More than 100 Dickey’s Barbeque Restaurants across the U.S. were involved in a data breach that spanned more than a year.
KrebsOnSecurity reported that one of the dark web’s most popular stores for selling stolen credit card information was offering card numbers belonging to customers of Dickey’s Barbeque Restaurants.
Around three million new credit card records were being offered this week on a dark web carding site called “Jokers Stash.” Security researchers at Gemini Advisory initially discovered the stolen credit card numbers for sale on the dark web marketplace.
Gemini said its analysis found that 156 of the eatery’s 469 locations across 30 states were compromised. The largest percentage of stolen numbers were from California and Arizona. The data was accessed between July 2019 and August 2020, the researchers said.

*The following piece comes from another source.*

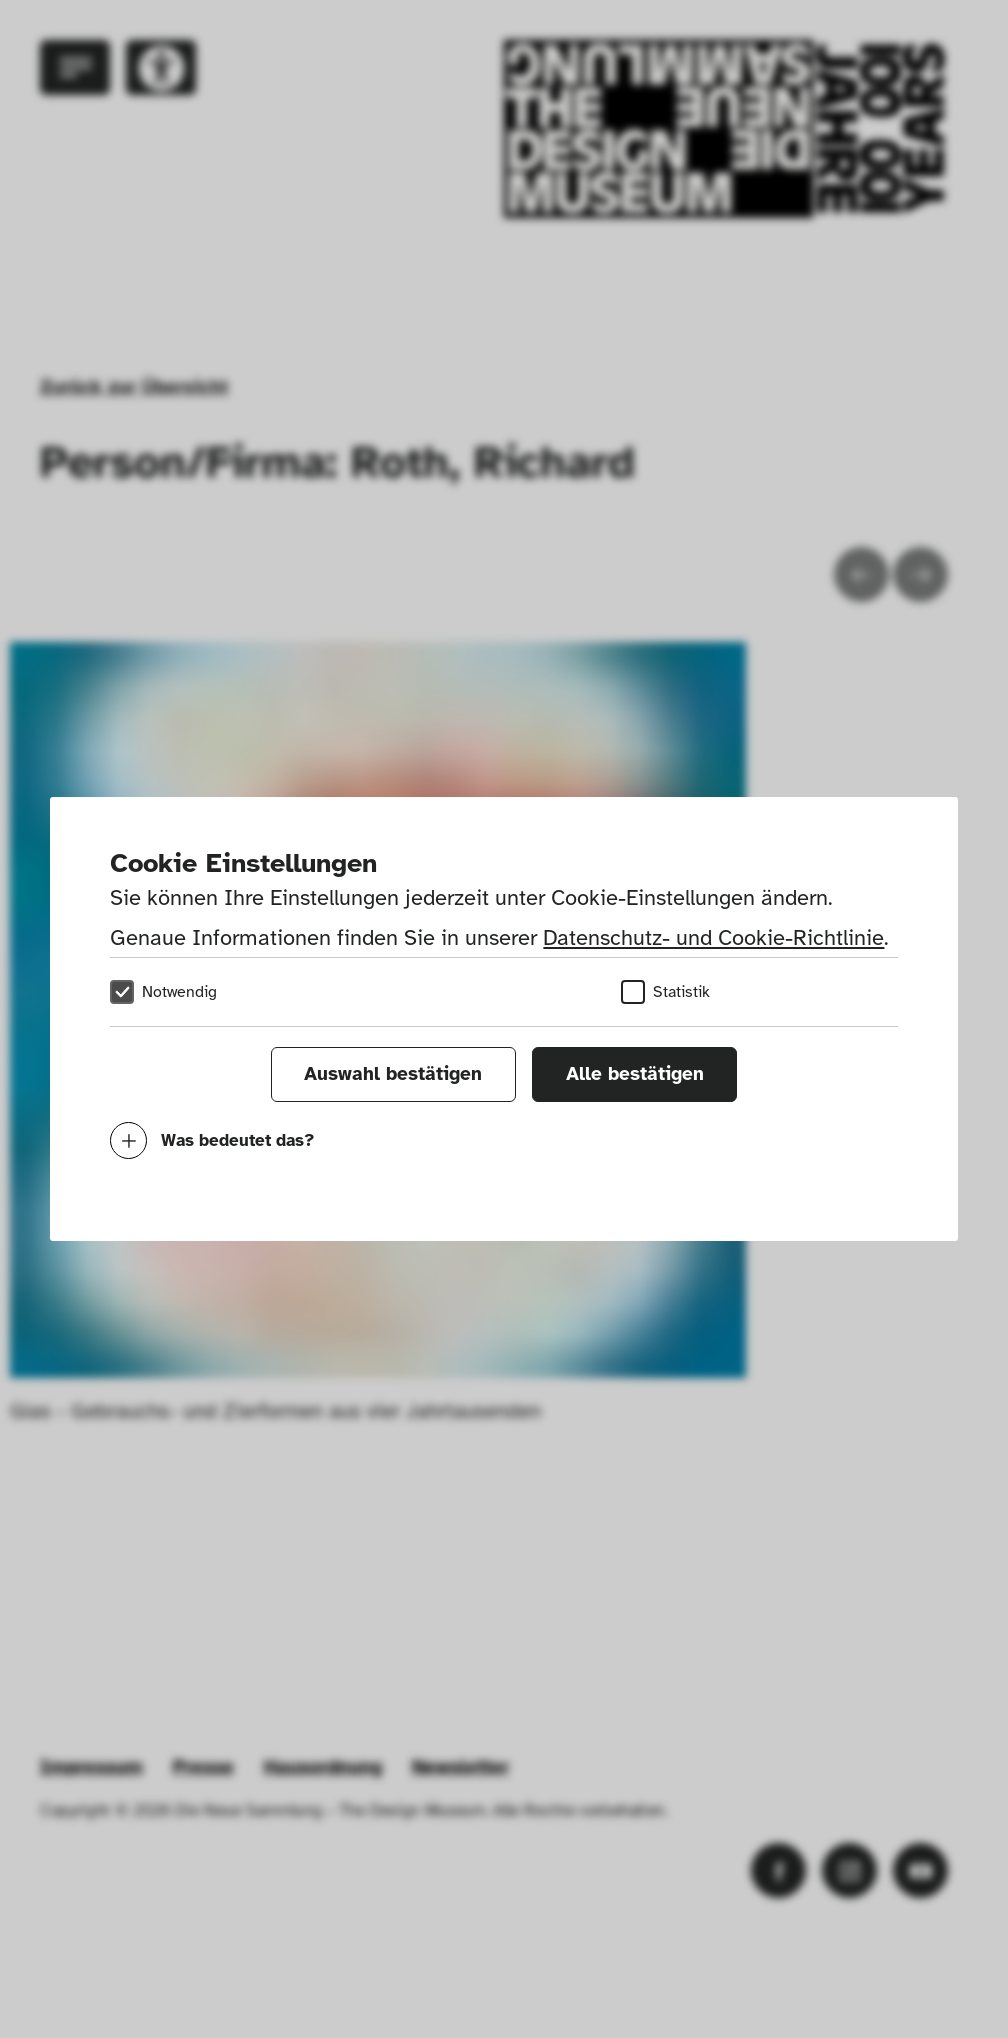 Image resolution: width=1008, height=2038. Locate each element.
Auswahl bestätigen (393, 1074)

“Given the widespread nature of the breach, the exposure may be linked to a breach of the single central processor, which was leveraged by over a quarter of all Dickey’s locations,” researchers said in a blog post.
Report suspicious charges
In a statement, the barbeque franchise said it’s aware of the safety incident and that it’s currently investigating its scope.

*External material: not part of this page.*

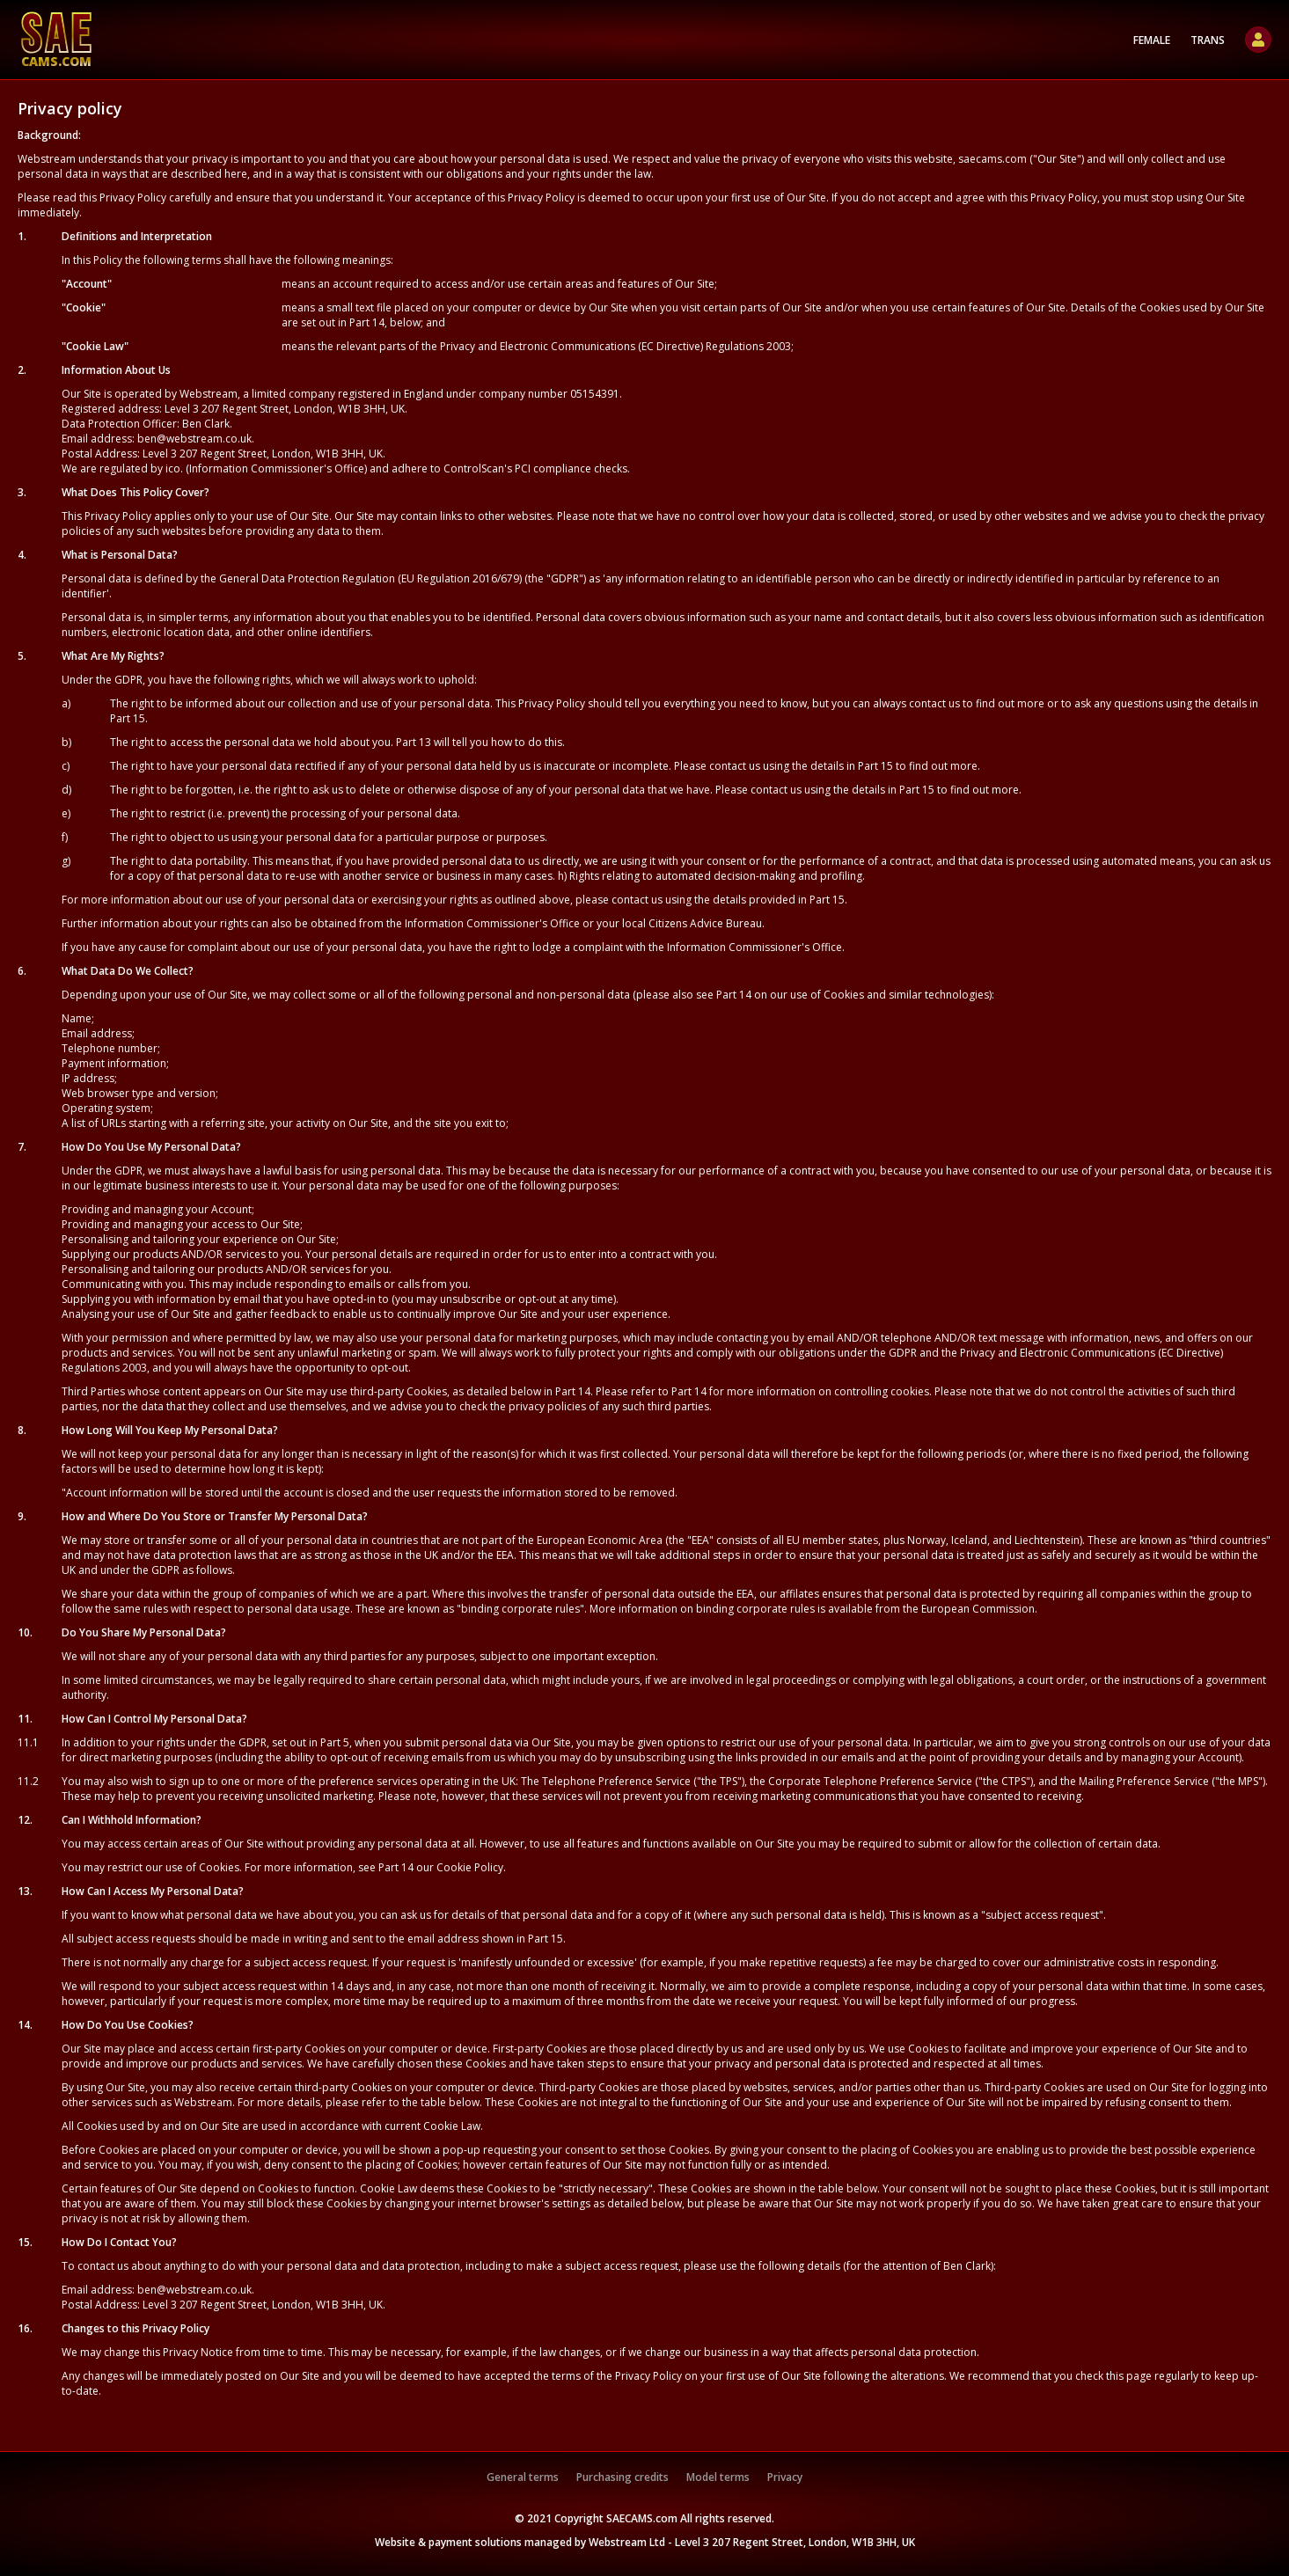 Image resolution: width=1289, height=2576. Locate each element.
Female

“We obtained a report indicating [that a] cost card safety incident might have occurred. We’re taking this incident very significantly and instantly initiated our response protocol and an investigation is underway. We’re presently centered on figuring out the places affected and time frames concerned,” Dickey’s said.
Consumers who have visited Dickey’s Barbeque in the past year are urged to monitor their bank accounts and credit card transactions and report any fraudulent or suspicious charges to their financial institution as soon as possible.